[TASK TO COMPLETE]:
Your copy should contain exactly the lines from the one that holds "Segment: <item>esophagus</item>. Return" through the end of the material, reproduced as written, with no pictures.

[DATA TO EXAMINE]:
------------------------------
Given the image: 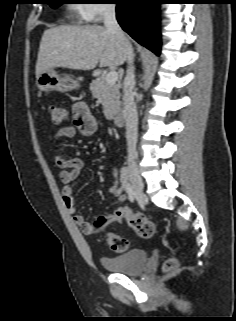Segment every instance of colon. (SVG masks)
<instances>
[{"mask_svg": "<svg viewBox=\"0 0 236 321\" xmlns=\"http://www.w3.org/2000/svg\"><path fill=\"white\" fill-rule=\"evenodd\" d=\"M49 113L55 125L60 124L64 120V110L56 104L49 105ZM122 219H125L128 226L141 238H151L156 233V227L153 221L145 215L125 207L117 209L113 215L101 216L92 224L90 234L101 230L112 221H120ZM106 241L109 248L115 252H125L129 246L128 241L115 232H109ZM178 266L176 259H169L164 264V271L174 273L178 269Z\"/></svg>", "mask_w": 236, "mask_h": 321, "instance_id": "1", "label": "colon"}]
</instances>
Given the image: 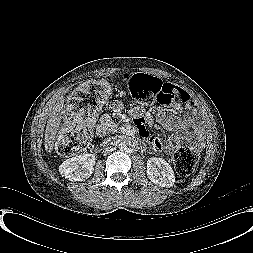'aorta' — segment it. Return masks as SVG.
Wrapping results in <instances>:
<instances>
[{
    "label": "aorta",
    "mask_w": 253,
    "mask_h": 253,
    "mask_svg": "<svg viewBox=\"0 0 253 253\" xmlns=\"http://www.w3.org/2000/svg\"><path fill=\"white\" fill-rule=\"evenodd\" d=\"M118 148H119L121 151H124V150L127 148V145H126L124 142H121V143L118 145Z\"/></svg>",
    "instance_id": "aorta-1"
}]
</instances>
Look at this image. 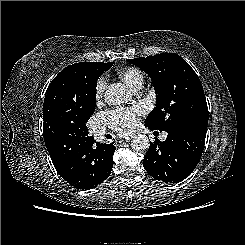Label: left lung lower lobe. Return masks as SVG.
Segmentation results:
<instances>
[{
  "mask_svg": "<svg viewBox=\"0 0 245 245\" xmlns=\"http://www.w3.org/2000/svg\"><path fill=\"white\" fill-rule=\"evenodd\" d=\"M206 131L207 124L194 123L167 132L168 136L164 142L155 139L144 156L145 170L155 179L166 183L184 180L200 161Z\"/></svg>",
  "mask_w": 245,
  "mask_h": 245,
  "instance_id": "obj_1",
  "label": "left lung lower lobe"
}]
</instances>
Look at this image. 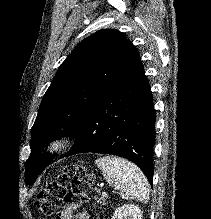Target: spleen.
Segmentation results:
<instances>
[{
	"mask_svg": "<svg viewBox=\"0 0 211 219\" xmlns=\"http://www.w3.org/2000/svg\"><path fill=\"white\" fill-rule=\"evenodd\" d=\"M95 163L107 182L119 191L123 199L148 202L149 184L136 165L115 156L98 158Z\"/></svg>",
	"mask_w": 211,
	"mask_h": 219,
	"instance_id": "obj_1",
	"label": "spleen"
}]
</instances>
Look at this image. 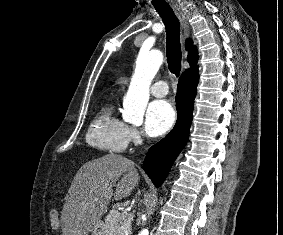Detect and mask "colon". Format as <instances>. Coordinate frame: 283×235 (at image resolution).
<instances>
[{
	"label": "colon",
	"mask_w": 283,
	"mask_h": 235,
	"mask_svg": "<svg viewBox=\"0 0 283 235\" xmlns=\"http://www.w3.org/2000/svg\"><path fill=\"white\" fill-rule=\"evenodd\" d=\"M51 220L57 221L58 220V212L56 210H52L50 213Z\"/></svg>",
	"instance_id": "1"
}]
</instances>
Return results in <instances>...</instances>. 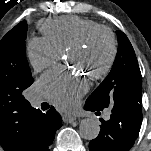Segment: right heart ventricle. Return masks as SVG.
I'll return each instance as SVG.
<instances>
[{
	"label": "right heart ventricle",
	"mask_w": 151,
	"mask_h": 151,
	"mask_svg": "<svg viewBox=\"0 0 151 151\" xmlns=\"http://www.w3.org/2000/svg\"><path fill=\"white\" fill-rule=\"evenodd\" d=\"M100 25L78 16H63L43 20L39 27L44 37L52 42L61 52L69 50L85 34Z\"/></svg>",
	"instance_id": "1"
}]
</instances>
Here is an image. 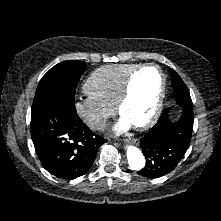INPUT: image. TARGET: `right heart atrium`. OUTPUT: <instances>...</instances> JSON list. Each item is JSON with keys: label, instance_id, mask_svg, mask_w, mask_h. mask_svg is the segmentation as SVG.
I'll return each instance as SVG.
<instances>
[{"label": "right heart atrium", "instance_id": "d8ad5b80", "mask_svg": "<svg viewBox=\"0 0 221 221\" xmlns=\"http://www.w3.org/2000/svg\"><path fill=\"white\" fill-rule=\"evenodd\" d=\"M74 106L81 120L96 131L103 130L108 118L114 113L112 107L106 106L90 96L79 98Z\"/></svg>", "mask_w": 221, "mask_h": 221}]
</instances>
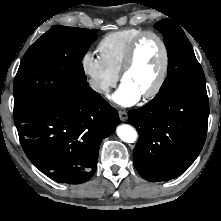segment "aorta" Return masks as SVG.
Returning a JSON list of instances; mask_svg holds the SVG:
<instances>
[{
  "label": "aorta",
  "mask_w": 221,
  "mask_h": 221,
  "mask_svg": "<svg viewBox=\"0 0 221 221\" xmlns=\"http://www.w3.org/2000/svg\"><path fill=\"white\" fill-rule=\"evenodd\" d=\"M116 132L118 137L126 143H133L137 139L136 130L128 124L119 125Z\"/></svg>",
  "instance_id": "obj_1"
}]
</instances>
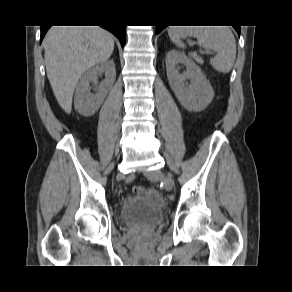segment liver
<instances>
[{"label":"liver","mask_w":292,"mask_h":292,"mask_svg":"<svg viewBox=\"0 0 292 292\" xmlns=\"http://www.w3.org/2000/svg\"><path fill=\"white\" fill-rule=\"evenodd\" d=\"M43 46L53 93L61 108L70 113L79 78L111 56L113 35L99 26H53L47 32Z\"/></svg>","instance_id":"6515ba94"}]
</instances>
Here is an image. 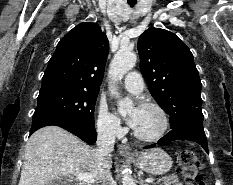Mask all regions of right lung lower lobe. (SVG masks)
Returning <instances> with one entry per match:
<instances>
[{
    "instance_id": "1",
    "label": "right lung lower lobe",
    "mask_w": 233,
    "mask_h": 185,
    "mask_svg": "<svg viewBox=\"0 0 233 185\" xmlns=\"http://www.w3.org/2000/svg\"><path fill=\"white\" fill-rule=\"evenodd\" d=\"M48 125H56L62 127L74 135L78 136L83 141L92 144L96 141V130L95 128H90L78 123L62 121V120H38L32 123V128L30 134H32L37 129L48 126Z\"/></svg>"
}]
</instances>
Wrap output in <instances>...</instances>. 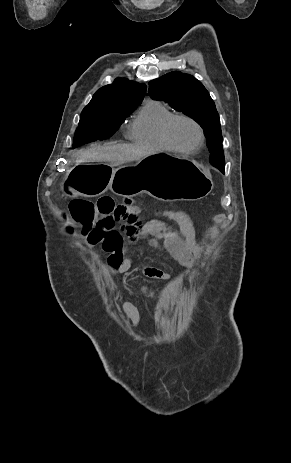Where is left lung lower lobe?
Listing matches in <instances>:
<instances>
[{
	"label": "left lung lower lobe",
	"mask_w": 291,
	"mask_h": 463,
	"mask_svg": "<svg viewBox=\"0 0 291 463\" xmlns=\"http://www.w3.org/2000/svg\"><path fill=\"white\" fill-rule=\"evenodd\" d=\"M220 171L224 173V169H221Z\"/></svg>",
	"instance_id": "1"
}]
</instances>
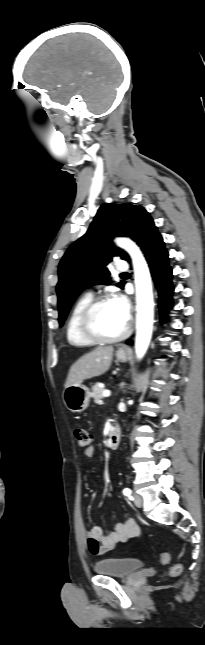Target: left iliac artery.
Wrapping results in <instances>:
<instances>
[{
    "mask_svg": "<svg viewBox=\"0 0 205 645\" xmlns=\"http://www.w3.org/2000/svg\"><path fill=\"white\" fill-rule=\"evenodd\" d=\"M123 494H124L125 496H128L129 498H132V496H131L132 491H131L129 488H125V489L123 490Z\"/></svg>",
    "mask_w": 205,
    "mask_h": 645,
    "instance_id": "44dca946",
    "label": "left iliac artery"
}]
</instances>
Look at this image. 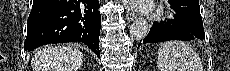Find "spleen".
Instances as JSON below:
<instances>
[{
	"label": "spleen",
	"instance_id": "1",
	"mask_svg": "<svg viewBox=\"0 0 230 71\" xmlns=\"http://www.w3.org/2000/svg\"><path fill=\"white\" fill-rule=\"evenodd\" d=\"M160 71H203L198 54L185 42L168 41L158 48Z\"/></svg>",
	"mask_w": 230,
	"mask_h": 71
}]
</instances>
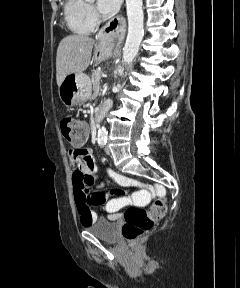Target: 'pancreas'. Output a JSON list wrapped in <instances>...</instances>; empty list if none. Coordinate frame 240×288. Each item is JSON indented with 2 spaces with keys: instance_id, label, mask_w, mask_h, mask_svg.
<instances>
[{
  "instance_id": "cf45deb5",
  "label": "pancreas",
  "mask_w": 240,
  "mask_h": 288,
  "mask_svg": "<svg viewBox=\"0 0 240 288\" xmlns=\"http://www.w3.org/2000/svg\"><path fill=\"white\" fill-rule=\"evenodd\" d=\"M102 75H103V73L101 70H95L92 73L91 80H92L94 91H98L99 85H100V79L102 78Z\"/></svg>"
}]
</instances>
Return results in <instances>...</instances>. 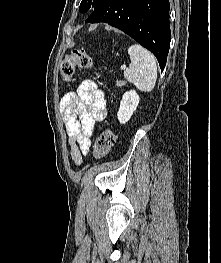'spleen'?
<instances>
[{"instance_id":"obj_1","label":"spleen","mask_w":221,"mask_h":263,"mask_svg":"<svg viewBox=\"0 0 221 263\" xmlns=\"http://www.w3.org/2000/svg\"><path fill=\"white\" fill-rule=\"evenodd\" d=\"M130 64L124 71V77L133 83L140 91L150 92L157 79L155 57L140 45H131L128 48Z\"/></svg>"}]
</instances>
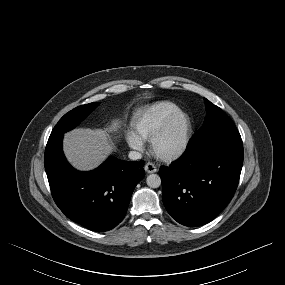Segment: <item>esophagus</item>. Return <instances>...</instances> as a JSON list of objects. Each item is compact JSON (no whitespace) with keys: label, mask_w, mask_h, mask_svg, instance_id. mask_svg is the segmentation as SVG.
Returning <instances> with one entry per match:
<instances>
[{"label":"esophagus","mask_w":285,"mask_h":285,"mask_svg":"<svg viewBox=\"0 0 285 285\" xmlns=\"http://www.w3.org/2000/svg\"><path fill=\"white\" fill-rule=\"evenodd\" d=\"M144 169L147 173H155L157 171L156 165L151 162L146 163Z\"/></svg>","instance_id":"1"}]
</instances>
------------------------------
[RESPONSE BELOW]:
Segment: <item>esophagus</item>. Return <instances>...</instances> as a JSON list of objects. Each item is compact JSON (no whitespace) with keys: label, mask_w, mask_h, mask_svg, instance_id. mask_svg is the segmentation as SVG.
Returning <instances> with one entry per match:
<instances>
[{"label":"esophagus","mask_w":285,"mask_h":285,"mask_svg":"<svg viewBox=\"0 0 285 285\" xmlns=\"http://www.w3.org/2000/svg\"><path fill=\"white\" fill-rule=\"evenodd\" d=\"M144 169L147 173H155L157 171L156 165L151 162L146 163Z\"/></svg>","instance_id":"1"}]
</instances>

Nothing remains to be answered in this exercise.